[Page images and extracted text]
■ ■ ■

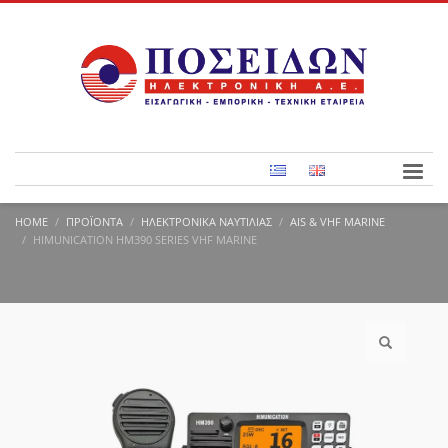
HOME
ΠΡΟΪΌΝΤΑ
ΗΛΕΚΤΡΟΝΙΚΆ ΝΑΥΤΙΛΊΑΣ
AIS & VHF MARINE
HIMUNICATION HM390 SERIES VHF MARINE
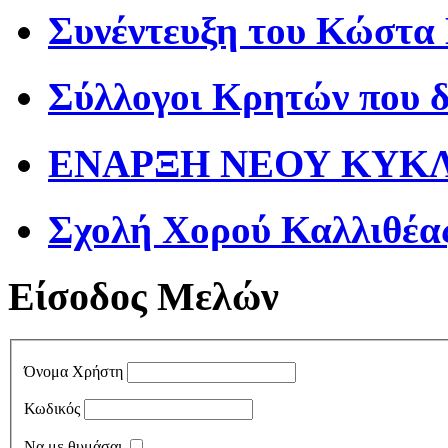
Συνέντευξη του Κώστα
Σύλλογοι Κρητών που 
ΕΝΑΡΞΗ ΝΕΟΥ ΚΥΚΛΟ
Σχολή Χορού Καλλιθέα
Είσοδος Μελών
Όνομα Χρήστη
Κωδικός
Να με θυμάσαι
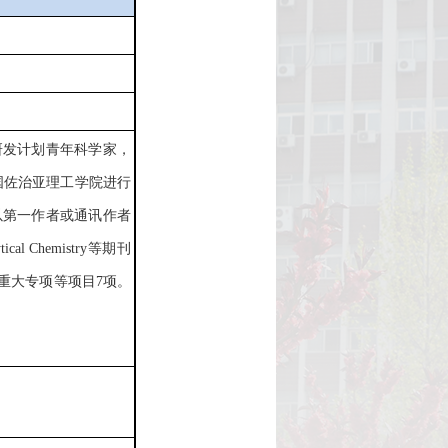
研发计划青年科学家，
美国佐治亚理工学院进行
以第一作者或通讯作者
lytical Chemistry等期刊
重大专项等项目7项。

■ ■ ■

EXERCISE REQUIREMENTS. The pictures stay out; repeat exactly the lines from the one with "Σχολή Χορού Καλλιθέα" to the end of the entries above, and nothing else.

RESPONSE AREA.
Σχολή Χορού Καλλιθέα
Είσοδος Μελών
Όνομα Χρήστη
Κωδικός
Να με θυμάσαι
研发计划青年科学家，
美国佐治亚理工学院进行
以第一作者或通讯作者
lytical Chemistry等期刊
重大专项等项目7项。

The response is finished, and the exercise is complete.